Von Detlef Anders 07.05.2006, 16:32

Gernrode/MZ. - Mit dem Ladestock wird das ganze nach unten gedrückt. Erst dann kann auf das Schloss ein Piston, eine Art Zündplätzchen, gelegt werden, das beim Ziehen des Abzuges den entscheidenden Funken gibt und das Schwarzpulver im Lauf zündet. Hans Engelhardt schießt seit vielen Jahren mit den originalgetreuen Nachbildungen von Percussionswaffen aus der Zeit um 1850. Ein Hobby, bei dem man ganz schön Tüfteln muss, um beispielsweise die optimale Schießpulvermenge zu bestimmen. "Patronierte Munition kann jeder verschießen", findet Thomas Poost, der Vorsitzende des Harzschützenbundes Gernrode.

Der Gernröder Verein war am Sonnabend Ausrichter der Kreisbestenermittlung des Kreisschützenbundes. "Kreismeisterschaft dürfen wir es nicht nennen, weil wir aufgelegt schießen", erklärte Schießleiter Bernd Steinecke, der Referent Schwarzpulver im Kreisschützenbund ist. "Wir haben viele betagte Leute", erklärte Steinecke die nachlassende Kraft und die Hoffnung, durch aufgelegtes Schießen mehr Schützen zur Teilnahme animieren zu können. "Wenn man eine halbe Minute zielt, wird das Teil immer schwerer." Bis zu 40 Minuten dauert das Abgeben der 15 Schüsse.

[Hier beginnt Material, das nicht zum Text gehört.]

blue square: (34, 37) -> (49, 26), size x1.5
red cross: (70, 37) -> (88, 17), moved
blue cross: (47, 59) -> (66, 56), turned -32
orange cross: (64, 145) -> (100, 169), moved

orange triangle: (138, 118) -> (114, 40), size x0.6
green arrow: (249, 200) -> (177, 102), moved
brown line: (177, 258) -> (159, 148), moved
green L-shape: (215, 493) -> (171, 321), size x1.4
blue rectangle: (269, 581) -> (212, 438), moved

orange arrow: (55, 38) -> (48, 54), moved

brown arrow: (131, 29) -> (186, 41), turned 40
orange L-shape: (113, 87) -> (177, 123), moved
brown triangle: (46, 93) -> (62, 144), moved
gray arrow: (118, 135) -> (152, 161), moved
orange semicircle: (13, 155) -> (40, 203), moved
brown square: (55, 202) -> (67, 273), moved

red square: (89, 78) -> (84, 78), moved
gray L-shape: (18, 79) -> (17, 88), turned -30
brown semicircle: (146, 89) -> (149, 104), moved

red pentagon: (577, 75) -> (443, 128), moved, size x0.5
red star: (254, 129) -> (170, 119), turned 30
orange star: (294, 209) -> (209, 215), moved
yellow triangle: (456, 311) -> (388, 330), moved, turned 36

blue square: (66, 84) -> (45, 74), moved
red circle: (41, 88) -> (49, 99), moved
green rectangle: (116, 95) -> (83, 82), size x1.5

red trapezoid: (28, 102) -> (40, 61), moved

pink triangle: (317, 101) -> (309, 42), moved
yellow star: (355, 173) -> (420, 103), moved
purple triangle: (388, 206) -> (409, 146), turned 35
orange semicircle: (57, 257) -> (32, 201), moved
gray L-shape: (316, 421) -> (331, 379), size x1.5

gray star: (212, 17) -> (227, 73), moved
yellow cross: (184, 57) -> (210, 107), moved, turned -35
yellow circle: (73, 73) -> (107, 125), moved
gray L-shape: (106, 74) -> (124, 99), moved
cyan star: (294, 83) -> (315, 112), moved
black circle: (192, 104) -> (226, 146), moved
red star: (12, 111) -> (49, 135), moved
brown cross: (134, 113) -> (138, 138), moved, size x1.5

Der Harzgeröder Nane Jürgensen hatte auch seine Steinschlosspistole im Gepäck, die er zum 65. Geburtstag vor einem Jahr bekommen hatte. Aber für einen Wettkampf mit den traditionellen Duellpistolen aus Napoleons Zeiten gibt es zu wenig Schützen, erklärte Thomas Poost die Beschränkung auf Percussionswaffen. Außerdem sei das Schießen mit Feuerstein und Zündkraut, bei einer Sekunde Schussverzögerung und hohen Preisen für die Waffen, nicht jedermanns Sache.

Die Gernröder Harzschützen sind stolz auf ihre Tradition. Sie verweisen auf die langjährige Produktion von Gewehren in der Stadt. Bis 1901 gab es die Morgenrothsche Gewehrfabrik. Eine Waffe aus Gernrode hängt sogar im Louvre.

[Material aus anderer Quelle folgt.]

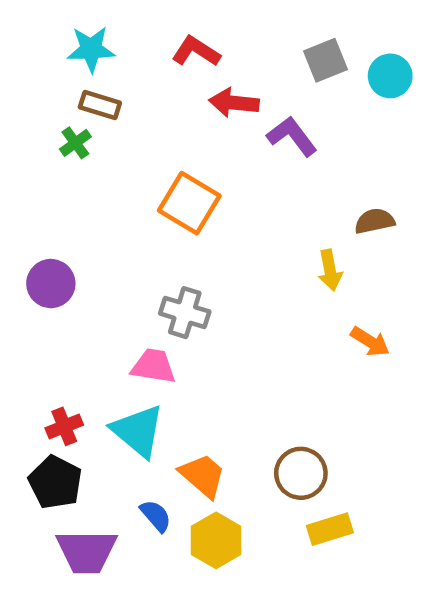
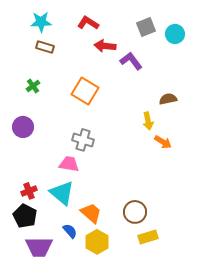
green cross: (75, 143) -> (33, 86), moved
orange arrow: (370, 342) -> (163, 142), moved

Mit der Pistole traten sieben Schützen an, zum Schießen mit den Langwaffen kamen 17 Schützen der Schützenvereine Thale, Hausneindorf, Siptenfelde, Etgersleben, vom Schießzentrum Ballenstedt und Gernrode in das Hagental. Bester Schütze wurde Detlef Freund aus Etgersleben, der schon mehrfacher Landesmeister war. 138 Ringe hatte auch Bernd Steinecke, doch er wurde nur Zweiter, weil er eine Neun weniger hatte als Freund. Der dritte Platz ging an Axel Knauer (135, SG Thale). Bei den Pistolenschützen gewann Wolfgang Seidel (111, SG Thale) vor Hans Engelhardt (104, Gernrode) und Henning Voß (92, SV Hausneindorf).

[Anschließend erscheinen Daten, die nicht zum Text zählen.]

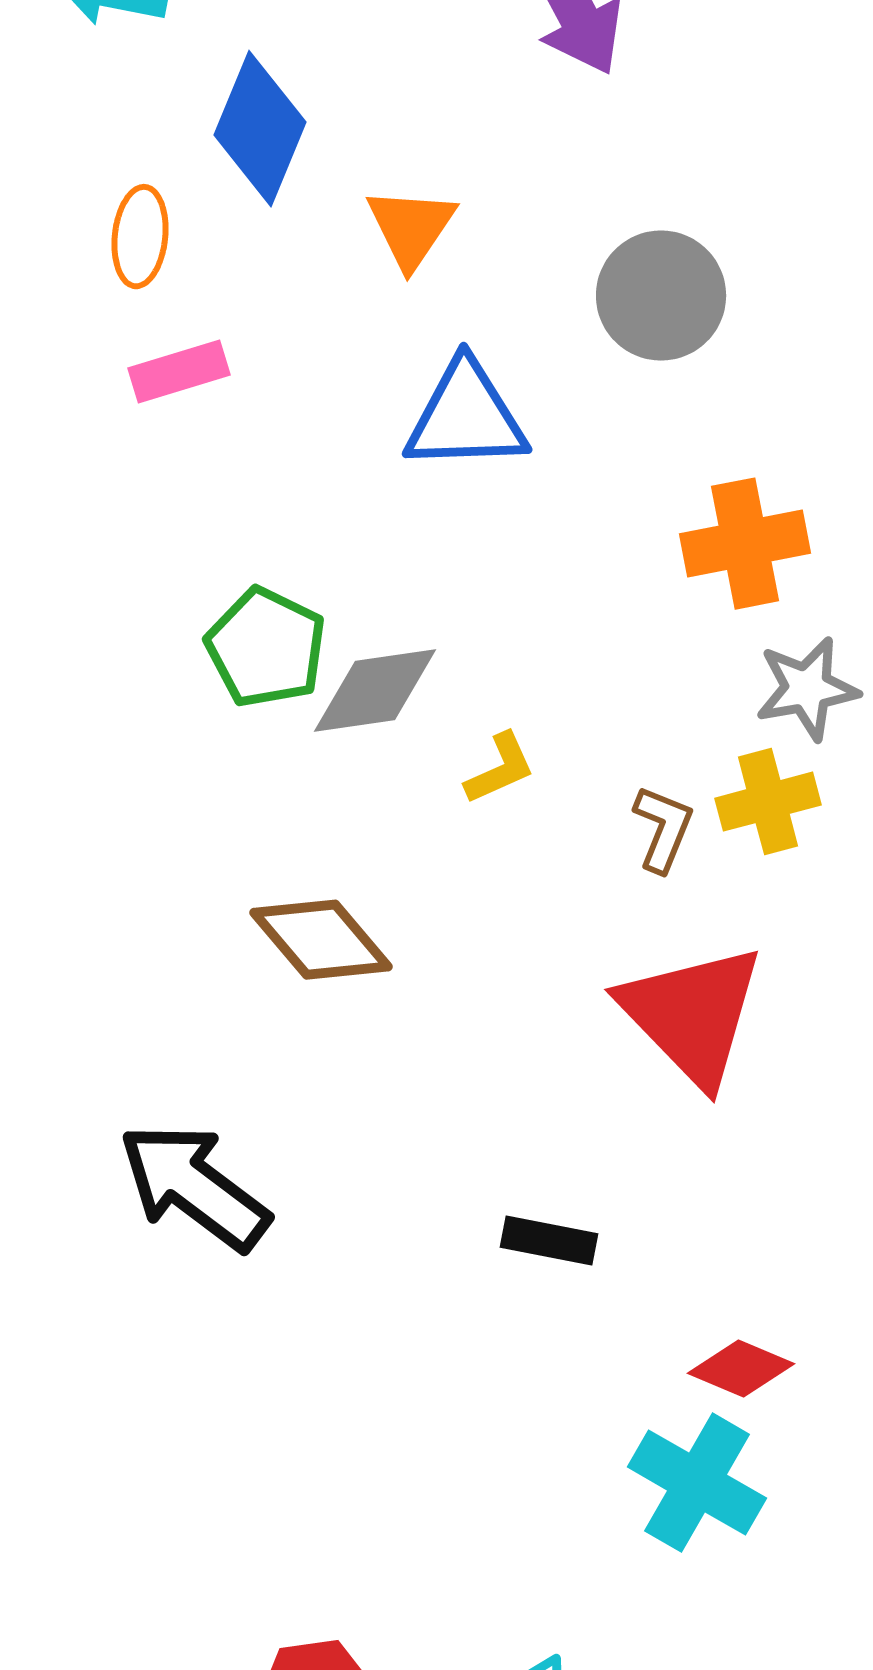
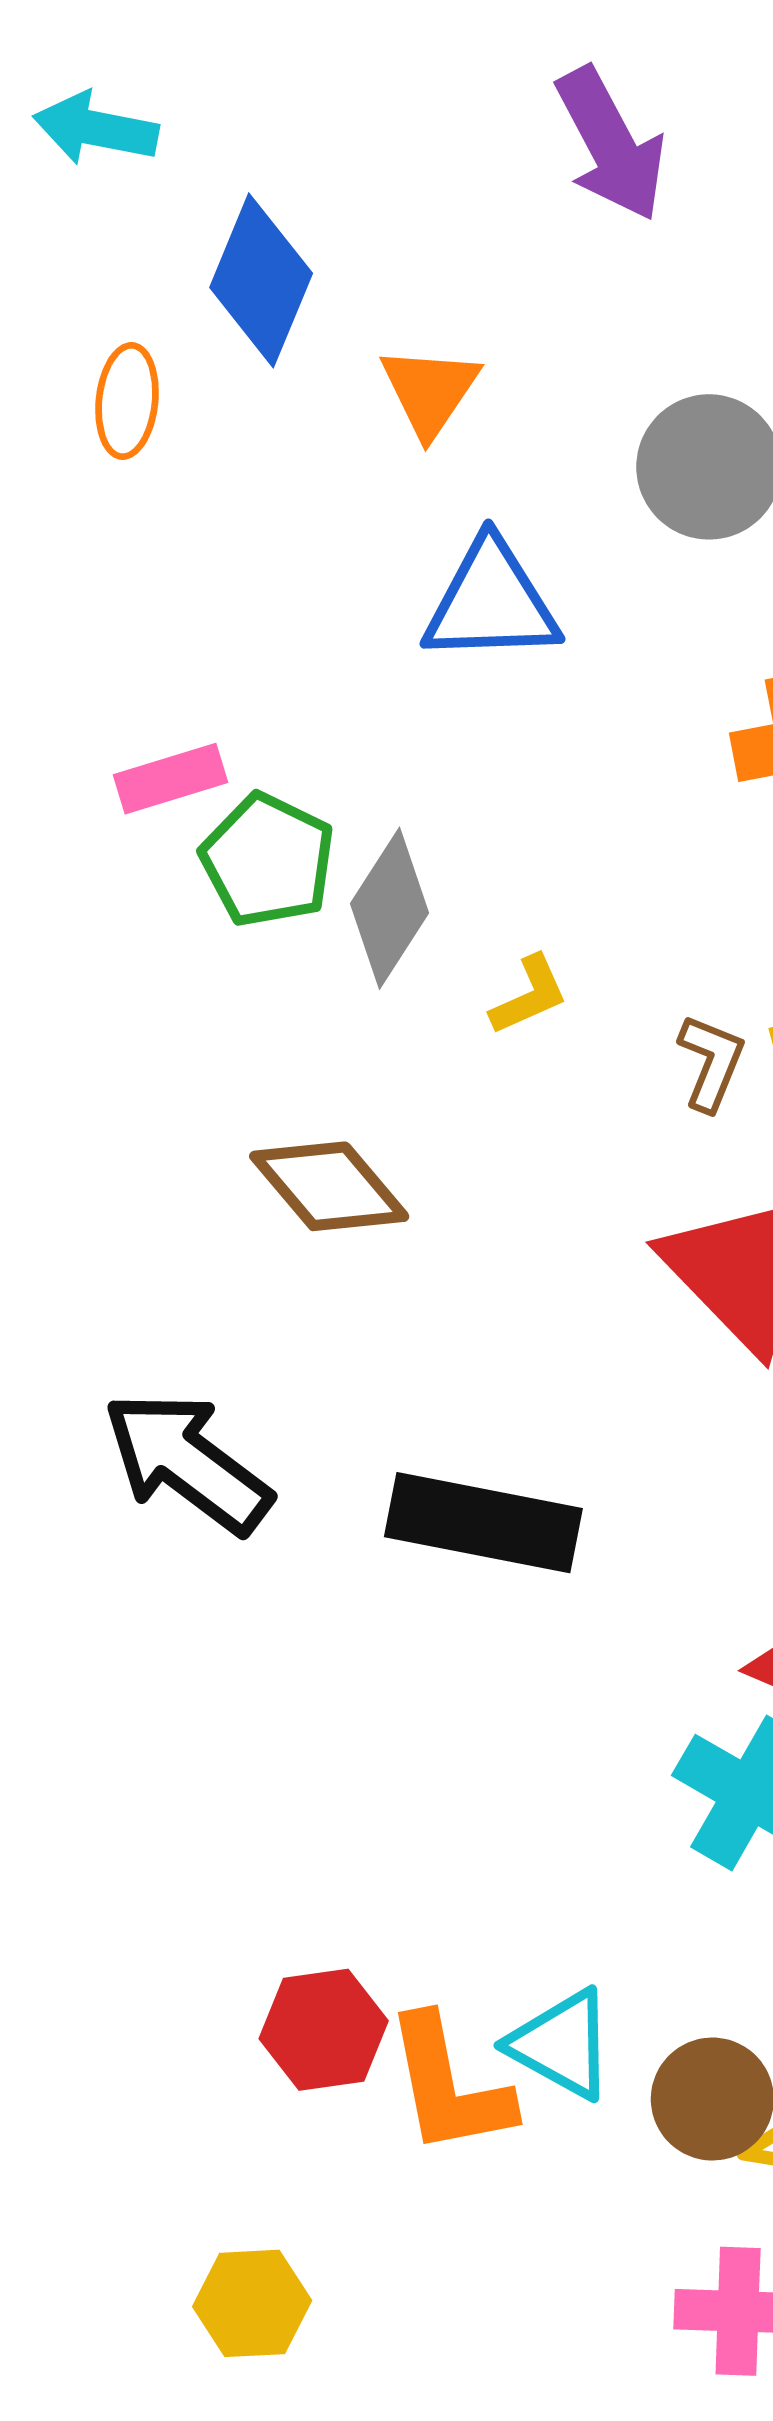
pink rectangle: (179, 372) -> (171, 779), moved
gray diamond: (375, 691) -> (390, 908), turned -49
black rectangle: (549, 1241) -> (483, 1523), moved, size x1.8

Nach dem Schießen war dann fast eine Stunde Waffenreinigen nötig. "Das hat mich jahrelang davon abgehalten, aber das Schießen macht einfach Spaß", meinte der für Thale startende Wernigeröder Wolfgang Seidel, der 1994 durch einen Freund zum Schwarzpulverschießen kam. Die Anhänger des traditionellen Schießens werden übrigens im Gegensatz zu vielen anderen schießsportlichen Disziplinen immer stärker.